Further east was Minnetonka elementary school; a bleak, utilitarian rectangle divided into 6 classrooms and sundry office/storage space that smelled of chalk dust and erasers. It is where I acquired my first 7 years of education; in academics yes, but also bullying, racism, cliques, fighting, friendship, unimaginable ignorance,and unrequited loyalty. My report cards (I still have them) tell the story of a loner, unwilling to work in groups, who had issues with focus. And yet I still managed to bring home at least one straight A report card, and a citizenship/sportsmanship award of which I was particularly proud. Minnetonka School was 3 blocks from home, with the sparsely populated avenues of Riverbend, Woodlawn, and Greendell in between.

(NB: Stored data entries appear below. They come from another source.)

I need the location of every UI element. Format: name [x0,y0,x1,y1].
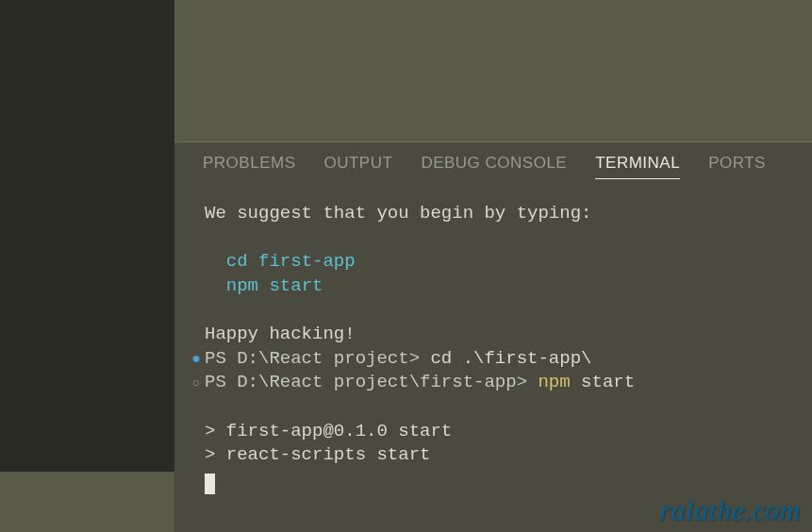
watermark: ralathe.com [659,494,801,526]
tab-ports[interactable]: PORTS [708,154,766,179]
bottom-panel: PROBLEMS OUTPUT DEBUG CONSOLE TERMINAL P… [174,141,812,532]
sidebar [0,0,174,472]
tab-problems[interactable]: PROBLEMS [203,154,295,179]
cmd-2-npm: npm [538,372,581,392]
bullet-open-icon: ○ [188,374,205,392]
editor-area [174,0,812,141]
panel-tabs: PROBLEMS OUTPUT DEBUG CONSOLE TERMINAL P… [174,142,812,187]
terminal-cursor [205,474,215,494]
cmd-1: cd .\first-app\ [430,348,591,369]
cd-hint: cd first-app [226,251,356,272]
cmd-2-start: start [581,372,635,392]
bullet-filled-icon: ● [188,350,205,371]
tab-output[interactable]: OUTPUT [323,154,392,179]
prompt-1: PS D:\React project> [205,348,430,369]
script-out-2: > react-scripts start [205,444,430,465]
npm-hint: npm start [226,275,323,296]
tab-terminal[interactable]: TERMINAL [595,154,680,179]
prompt-2: PS D:\React project\first-app> [205,372,538,392]
script-out-1: > first-app@0.1.0 start [205,421,452,441]
happy-text: Happy hacking! [205,324,356,344]
suggest-text: We suggest that you begin by typing: [205,203,591,224]
tab-debug-console[interactable]: DEBUG CONSOLE [421,154,567,179]
terminal-output[interactable]: We suggest that you begin by typing: cd … [174,187,812,494]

Coincidentally, I rode my bike down Riel Avenue today with Roula, and in the two blocks approaching our old house recounted short stories for almost every house we passed:
“This is where Danny McKane lived. He gave me a baseball as a present. Turned out it belonged to the school. He was a foster child, and didn’t show up for school one day. Or ever after.”
“The Crawfords lived here. Reggie Crawford played in a band in the 60s and they’d practice in that garage.”
Those houses there? That’s where the Fillion’s, Lindsay’s, Sired’s, and Chorney’s lived. That’s one of the first few houses on Riel. Doerksen’s live there now.”
“I got caught climbing on the roof of that house when it was being built, by Mrs. O’Hara, who lived (me, pointing) in that house. Mrs. Van Bethray lived over there; that’s who Bethray Bay was named after. Then there’s the Kehler’s, Gray’s, Neufeld’s, and Braun’s. And there are 4 houses where there used to be a big field, where I broke my front tooth while snowmobiling. Then there’s Les’s house…”
I own the fact that my recounting of these things is boring to anyone but those who grew up in the neighbourhood. But when I am there I am transported to a far simpler time. A time of innocence. A time when everyone knew their neighbours — played with them, ate with them, entertained ourselves through harsh winters with them, and generally got along with them. A time when we all shopped at Dakota Village Safeway, and all bought our clothes at K-Mart. A time when we all observed Sunday as a day of rest, with no shopping and little activity, save the children playing in the yard.
We stopped at Riel Avenue and Minnetonka Street, the epicentre for all the kids in our neighbourhood, where still stands the hydro pole that was ground zero for our favourite game of “Ghost Ghost”, our version of Hide and Seek. When it came on, the street light atop the pole signaled time for bed. I touched the pole.
“This,” I explained to Roula, “was home.”